Este año la concesionaria enfrenta su primer Período de Gestión en el que debe decidir si vende el paquete mayoritario de acciones y se va del negocio, o continúa como distribuidora.
Y del acto de inauguración que se hará esta tarde se puede hacer la lectura del primer gesto manifiesto del interés en continuar, tanto de parte de autoridades provinciales como de la empresa.
No en vano el evento, hoy a las 17.30 congregará a un número inusitado de autoridades, desde el gobernador de la provincia, hasta el nuevo embajador de Chile en Argentina, Miguel Otero -que viene a dar su primer acercamiento político y con agenda variada (ver página 5)-, además del directorio a pleno de la empresa distribuidora, las primeras líneas oficiales y dirigente de cámaras empresarias invitados. En fin, una movida poco usual para la puesta en marcha de una simple ampliación de obra.
La presencia de Gioja y del nuevo embajador chileno es una señal de bendición también para la continuidad del negocio eléctrico de empresarios chilenos en estas tierras.

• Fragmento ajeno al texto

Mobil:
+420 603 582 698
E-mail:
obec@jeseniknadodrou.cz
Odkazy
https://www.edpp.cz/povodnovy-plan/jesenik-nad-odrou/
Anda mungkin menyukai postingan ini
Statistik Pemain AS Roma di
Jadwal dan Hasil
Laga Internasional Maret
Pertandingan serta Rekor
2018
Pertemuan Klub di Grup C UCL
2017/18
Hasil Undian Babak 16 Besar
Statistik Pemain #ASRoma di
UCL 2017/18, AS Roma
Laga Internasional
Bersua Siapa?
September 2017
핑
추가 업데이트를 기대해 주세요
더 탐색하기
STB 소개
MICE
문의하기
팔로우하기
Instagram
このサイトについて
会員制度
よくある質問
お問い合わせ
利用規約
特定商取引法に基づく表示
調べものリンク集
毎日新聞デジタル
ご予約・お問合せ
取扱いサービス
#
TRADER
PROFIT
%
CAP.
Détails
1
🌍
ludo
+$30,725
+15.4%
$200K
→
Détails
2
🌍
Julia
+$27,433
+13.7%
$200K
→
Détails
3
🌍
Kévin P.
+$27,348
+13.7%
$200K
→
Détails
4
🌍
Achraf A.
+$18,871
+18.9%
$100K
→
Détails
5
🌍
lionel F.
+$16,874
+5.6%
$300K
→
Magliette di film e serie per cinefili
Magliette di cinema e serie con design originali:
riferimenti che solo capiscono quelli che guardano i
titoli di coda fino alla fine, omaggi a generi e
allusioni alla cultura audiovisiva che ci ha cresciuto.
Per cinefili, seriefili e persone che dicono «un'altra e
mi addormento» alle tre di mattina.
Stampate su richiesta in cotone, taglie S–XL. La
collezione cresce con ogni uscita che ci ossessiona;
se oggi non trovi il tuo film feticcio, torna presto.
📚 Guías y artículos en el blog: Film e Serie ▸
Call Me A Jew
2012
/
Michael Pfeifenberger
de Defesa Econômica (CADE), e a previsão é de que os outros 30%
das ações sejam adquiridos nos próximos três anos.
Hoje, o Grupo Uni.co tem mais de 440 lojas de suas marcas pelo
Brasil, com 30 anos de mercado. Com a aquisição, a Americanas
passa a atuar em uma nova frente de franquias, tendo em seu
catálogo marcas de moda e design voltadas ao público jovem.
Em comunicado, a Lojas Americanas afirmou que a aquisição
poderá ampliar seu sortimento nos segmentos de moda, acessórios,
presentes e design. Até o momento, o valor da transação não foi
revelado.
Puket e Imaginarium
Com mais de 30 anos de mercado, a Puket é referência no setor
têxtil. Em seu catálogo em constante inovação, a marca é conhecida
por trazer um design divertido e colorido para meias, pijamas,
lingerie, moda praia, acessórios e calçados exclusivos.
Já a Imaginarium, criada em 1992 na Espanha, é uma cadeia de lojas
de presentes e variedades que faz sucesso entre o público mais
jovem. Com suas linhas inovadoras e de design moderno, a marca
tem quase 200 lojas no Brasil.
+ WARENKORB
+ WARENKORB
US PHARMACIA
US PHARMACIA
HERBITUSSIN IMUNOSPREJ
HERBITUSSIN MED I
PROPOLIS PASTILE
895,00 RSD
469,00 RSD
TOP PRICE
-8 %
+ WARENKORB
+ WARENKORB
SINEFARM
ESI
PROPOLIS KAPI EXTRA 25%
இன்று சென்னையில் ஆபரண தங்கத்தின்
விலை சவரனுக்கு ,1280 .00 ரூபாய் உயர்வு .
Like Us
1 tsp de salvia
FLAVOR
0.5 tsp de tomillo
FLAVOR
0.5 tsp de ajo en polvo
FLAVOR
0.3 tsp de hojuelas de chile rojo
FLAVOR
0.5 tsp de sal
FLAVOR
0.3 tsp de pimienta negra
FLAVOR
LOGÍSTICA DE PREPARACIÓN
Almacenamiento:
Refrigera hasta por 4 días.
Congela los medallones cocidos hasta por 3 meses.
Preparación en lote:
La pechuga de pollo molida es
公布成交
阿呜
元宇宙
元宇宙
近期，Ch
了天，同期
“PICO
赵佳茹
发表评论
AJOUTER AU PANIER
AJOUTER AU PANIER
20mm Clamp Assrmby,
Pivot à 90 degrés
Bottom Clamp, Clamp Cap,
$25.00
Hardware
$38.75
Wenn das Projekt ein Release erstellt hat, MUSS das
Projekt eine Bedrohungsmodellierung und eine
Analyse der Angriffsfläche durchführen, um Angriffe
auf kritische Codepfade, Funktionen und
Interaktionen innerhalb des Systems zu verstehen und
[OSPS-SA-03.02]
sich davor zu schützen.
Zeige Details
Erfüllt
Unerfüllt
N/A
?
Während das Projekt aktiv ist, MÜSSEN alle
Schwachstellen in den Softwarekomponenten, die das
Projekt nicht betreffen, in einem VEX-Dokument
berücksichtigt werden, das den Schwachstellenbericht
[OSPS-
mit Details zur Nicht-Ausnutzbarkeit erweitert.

Eso se quedará evidenciado en los discursos que se preparan para la ocasión, en donde se reivindicará no sólo el crecimiento económico provincial en los últimos años -fruto de una política acertada y positiva para lograrlo-, sino que también habrá una clara alusión de cómo la compañía eléctrica ha venido acompañando con inversiones este crecimiento.
La Estación Transformadora Punta de Rieles insumió 8 millones de pesos, lo que podría parecer poco si no se considera el contexto que se expondrá esta tarde: Con esta obra se totaliza una inversión de 150 millones de pesos desde el 2005, mientras este año ya hay otros 40 millones de pesos más en obras de ampliación y expansión eléctrica que están en ejecución en San Juan.
El Ente Provincial Regulador de la Electricidad le aplicó hace poco una multa histórica -de $2.543.000- por no haber cumplido con el nivel de inversiones previsto para el quinquenio, y le otorgó un ajuste de tarifa relativamente bajo para los incrementos de inflación. Pero eso no opacará el interés de la distribuidora en continuar con el negocio eléctrico en San Juan. "Tampoco hoy hay en el mundo mucho interés en este tipo de negocios", dijo hace poco por lo bajo un experto del sector, en alusión a la posibilidad de que aparezcan ofertas interesantes ahora que Energía San Juan debe poner obligatoriamente en la mesa las acciones de la compañía.
Por contrato, el 22 de enero de 2011 vence el primero de tres períodos de gestión de 15 años cada uno que tiene que superar Energía San Juan. A más tardar, en el segundo semestre de este año el EPRE debe convocar a concurso público internacional para la venta del paquete accionario, para lo cual ya designó un grupo de veedores (ver página 5). La distribuidora debe presentar en sobre cerrado el precio en que valúa el paquete accionario y si alguna otra firma lo supera, decide si lo vende.